Scan the records for "Логинова". Show the matching lines.

_ _ _ _

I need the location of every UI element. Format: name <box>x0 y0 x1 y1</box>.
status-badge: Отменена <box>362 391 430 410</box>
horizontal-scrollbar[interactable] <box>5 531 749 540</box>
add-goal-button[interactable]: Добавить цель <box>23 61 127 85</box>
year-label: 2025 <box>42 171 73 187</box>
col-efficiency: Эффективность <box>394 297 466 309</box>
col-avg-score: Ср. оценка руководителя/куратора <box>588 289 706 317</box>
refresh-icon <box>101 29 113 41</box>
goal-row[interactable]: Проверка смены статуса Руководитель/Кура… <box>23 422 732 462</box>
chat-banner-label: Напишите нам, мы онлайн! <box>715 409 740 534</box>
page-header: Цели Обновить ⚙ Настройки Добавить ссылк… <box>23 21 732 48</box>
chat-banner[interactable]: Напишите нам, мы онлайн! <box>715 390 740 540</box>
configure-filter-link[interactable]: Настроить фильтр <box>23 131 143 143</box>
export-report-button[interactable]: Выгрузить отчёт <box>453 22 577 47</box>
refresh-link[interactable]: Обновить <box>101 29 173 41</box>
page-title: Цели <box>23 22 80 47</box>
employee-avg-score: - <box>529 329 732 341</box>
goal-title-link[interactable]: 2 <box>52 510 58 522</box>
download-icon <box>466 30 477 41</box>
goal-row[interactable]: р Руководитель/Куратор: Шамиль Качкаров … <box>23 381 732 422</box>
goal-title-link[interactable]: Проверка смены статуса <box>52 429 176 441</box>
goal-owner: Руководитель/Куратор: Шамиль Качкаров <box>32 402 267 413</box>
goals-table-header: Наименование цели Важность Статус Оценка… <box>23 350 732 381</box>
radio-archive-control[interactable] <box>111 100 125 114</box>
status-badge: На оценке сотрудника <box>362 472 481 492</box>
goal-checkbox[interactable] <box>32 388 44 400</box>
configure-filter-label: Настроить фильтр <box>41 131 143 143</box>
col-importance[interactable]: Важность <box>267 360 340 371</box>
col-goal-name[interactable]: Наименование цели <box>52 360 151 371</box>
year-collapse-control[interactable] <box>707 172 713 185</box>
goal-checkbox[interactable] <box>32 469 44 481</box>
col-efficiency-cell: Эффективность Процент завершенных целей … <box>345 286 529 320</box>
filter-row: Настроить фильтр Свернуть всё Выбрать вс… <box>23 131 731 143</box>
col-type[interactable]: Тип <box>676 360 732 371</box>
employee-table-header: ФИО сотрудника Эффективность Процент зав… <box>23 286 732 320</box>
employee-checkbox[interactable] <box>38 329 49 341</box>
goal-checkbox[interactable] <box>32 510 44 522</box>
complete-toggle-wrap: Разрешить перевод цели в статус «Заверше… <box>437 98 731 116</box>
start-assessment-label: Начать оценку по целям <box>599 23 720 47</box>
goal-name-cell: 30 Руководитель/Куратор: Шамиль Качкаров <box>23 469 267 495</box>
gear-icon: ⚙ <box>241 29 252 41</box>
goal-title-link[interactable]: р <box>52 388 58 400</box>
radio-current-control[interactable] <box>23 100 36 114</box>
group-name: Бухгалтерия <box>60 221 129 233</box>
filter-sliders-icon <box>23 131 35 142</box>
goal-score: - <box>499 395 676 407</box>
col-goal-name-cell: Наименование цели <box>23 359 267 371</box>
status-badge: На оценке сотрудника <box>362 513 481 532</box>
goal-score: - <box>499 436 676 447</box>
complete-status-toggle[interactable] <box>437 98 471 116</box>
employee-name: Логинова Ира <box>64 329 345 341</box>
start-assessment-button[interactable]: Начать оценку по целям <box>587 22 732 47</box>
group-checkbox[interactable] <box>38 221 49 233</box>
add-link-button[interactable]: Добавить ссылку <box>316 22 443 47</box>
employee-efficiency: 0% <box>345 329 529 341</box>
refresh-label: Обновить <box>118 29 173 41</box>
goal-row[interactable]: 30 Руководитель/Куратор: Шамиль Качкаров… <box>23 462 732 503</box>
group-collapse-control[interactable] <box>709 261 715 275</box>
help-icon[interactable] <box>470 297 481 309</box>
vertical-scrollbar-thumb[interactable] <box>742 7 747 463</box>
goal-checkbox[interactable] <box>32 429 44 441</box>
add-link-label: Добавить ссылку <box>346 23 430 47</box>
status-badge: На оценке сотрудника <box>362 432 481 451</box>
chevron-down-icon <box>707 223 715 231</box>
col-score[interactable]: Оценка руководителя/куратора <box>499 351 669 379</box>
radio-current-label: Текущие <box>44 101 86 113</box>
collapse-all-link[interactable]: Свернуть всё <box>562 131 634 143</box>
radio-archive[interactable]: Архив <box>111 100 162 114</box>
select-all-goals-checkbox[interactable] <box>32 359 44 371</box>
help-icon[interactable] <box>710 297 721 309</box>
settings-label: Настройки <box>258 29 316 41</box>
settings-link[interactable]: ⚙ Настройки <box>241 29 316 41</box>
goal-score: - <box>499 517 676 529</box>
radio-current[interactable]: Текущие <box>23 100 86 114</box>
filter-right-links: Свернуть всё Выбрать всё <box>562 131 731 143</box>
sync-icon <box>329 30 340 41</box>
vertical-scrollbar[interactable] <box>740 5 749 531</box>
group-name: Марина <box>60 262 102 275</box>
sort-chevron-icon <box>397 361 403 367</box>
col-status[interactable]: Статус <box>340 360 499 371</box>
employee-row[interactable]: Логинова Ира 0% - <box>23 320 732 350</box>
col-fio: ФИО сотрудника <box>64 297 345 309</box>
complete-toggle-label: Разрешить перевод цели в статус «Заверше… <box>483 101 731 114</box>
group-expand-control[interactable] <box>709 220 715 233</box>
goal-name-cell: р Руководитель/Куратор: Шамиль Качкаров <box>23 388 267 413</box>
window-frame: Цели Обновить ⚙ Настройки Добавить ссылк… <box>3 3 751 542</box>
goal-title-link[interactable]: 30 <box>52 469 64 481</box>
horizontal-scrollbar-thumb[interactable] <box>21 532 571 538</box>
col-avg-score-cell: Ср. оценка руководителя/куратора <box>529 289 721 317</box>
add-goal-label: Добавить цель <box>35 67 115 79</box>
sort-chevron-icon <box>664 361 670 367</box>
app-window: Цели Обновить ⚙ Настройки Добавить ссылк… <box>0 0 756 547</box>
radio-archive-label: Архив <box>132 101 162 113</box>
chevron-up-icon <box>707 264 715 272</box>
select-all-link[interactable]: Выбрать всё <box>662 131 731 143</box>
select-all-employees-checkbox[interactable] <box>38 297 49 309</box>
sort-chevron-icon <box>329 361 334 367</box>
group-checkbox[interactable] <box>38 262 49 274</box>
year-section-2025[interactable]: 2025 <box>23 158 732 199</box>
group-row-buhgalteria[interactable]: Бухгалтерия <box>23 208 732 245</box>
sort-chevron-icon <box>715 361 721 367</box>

_ _ _ _

*Answer to this task*:
employee-name: Логинова Ира <box>64 329 345 341</box>
employee-row[interactable]: Логинова Ира 0% - <box>23 320 732 350</box>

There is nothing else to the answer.